Imagine if you pulled up to a home inspection job and someone constructed a big wood sculpture that weighed many thousands of pounds. Part of the sculpture leaned out over the roof of the house. Part of it was dropping pieces onto the roof. The base of the sculpture was possibly interfering with the sewer line. Part of the sculpture may have wood-destroying insect infestation. Another part of the big wooden sculpture was rotted. And the top of the sculpture was almost touching the electrical service line.

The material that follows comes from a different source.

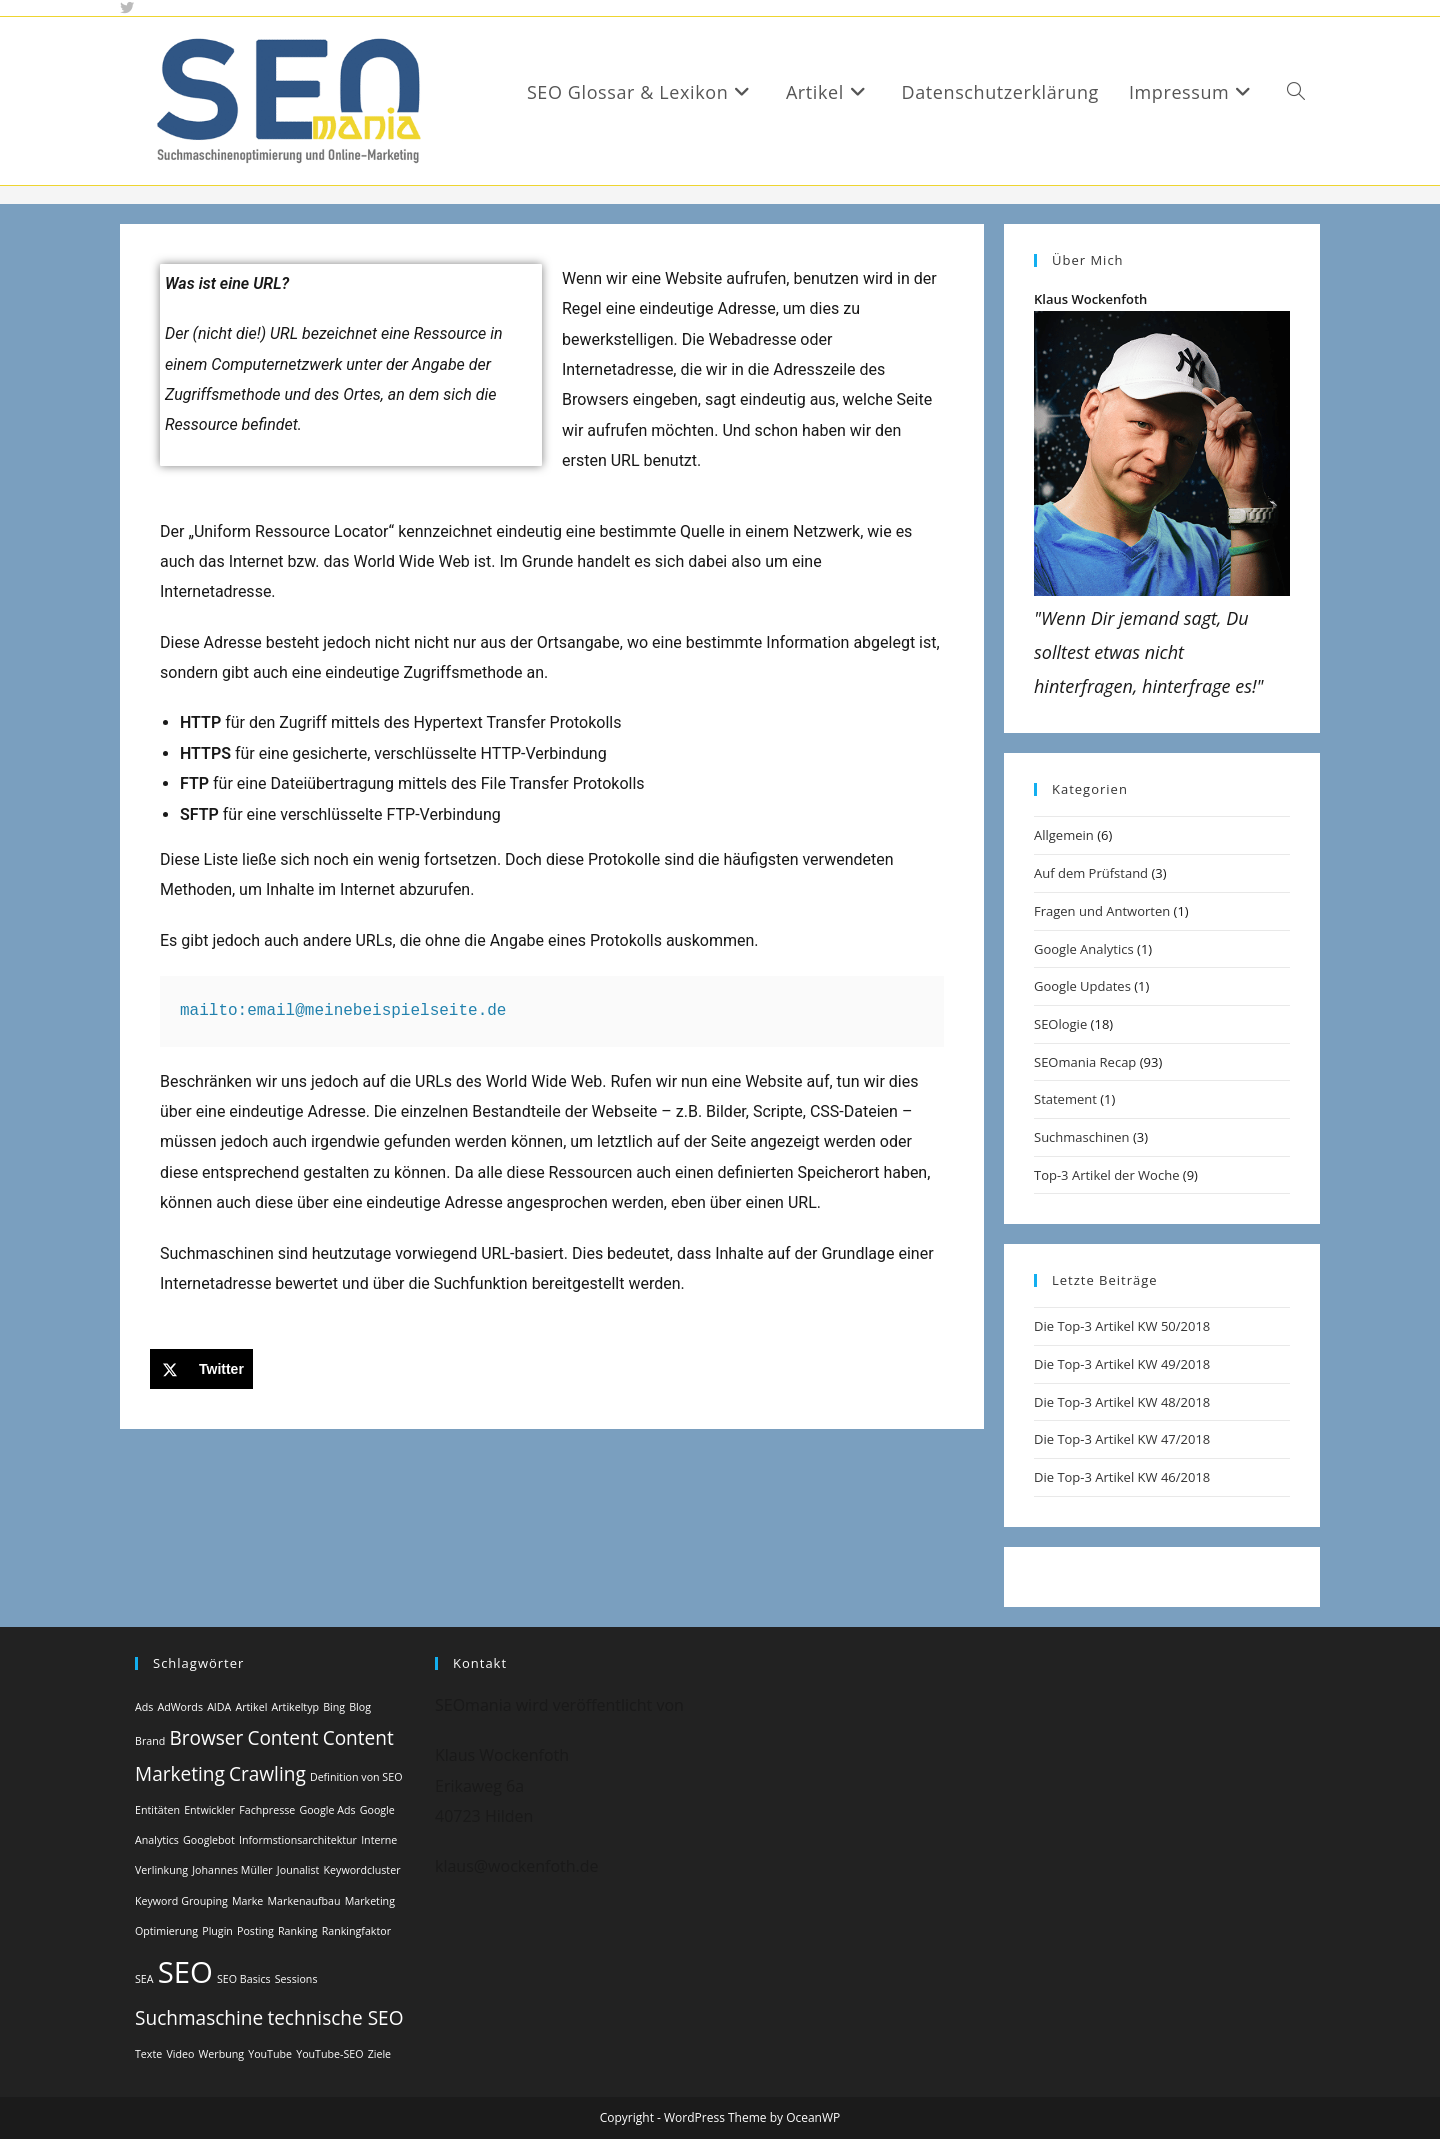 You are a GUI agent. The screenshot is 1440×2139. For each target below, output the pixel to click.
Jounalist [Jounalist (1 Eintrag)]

Sounds like your describing a tree. Any large tree dead or alive I feel could have negative impact on the house or safety of the occupants is mentioned in the report. Sap dripping on the roof causing moss or lichen to grow. Clogged gutters, limbs touching the roof or walls, dead limbs that could fall an injury or kill someone, including touching the power lines. However on large acreage properties tree issues within what I would call the yard area are considered. A dead tree within the falling radius of the house is in the report, a dead tree farther away but in the yard gets mentioned, beyond that outside the scope of the inspection IMO. Same goes for fencing comments. Back when I did septic inspections, trees in the leach field were called out, otherwise on a normal home inspection I have no knowledge what’s under ground. I do have a comment on all reports suggesting the buyers should get the sewer line scoped prior to closing.
I read it… just thought it was strange calling a tree a big wood sculpture.
But I have to admit I usually don’t read entire post that Nick writes, especially when there is a link you have to click. I never click those and go down the rabbit hole.
Agreed, and also a “sculpture” that “someone constructed” as opposed to a “tree” that “nature created”.
I called out this sculpture a couple days ago because it appeared to be in distress with most of the bark missing and it’s leaves were falling off like it’s late fall.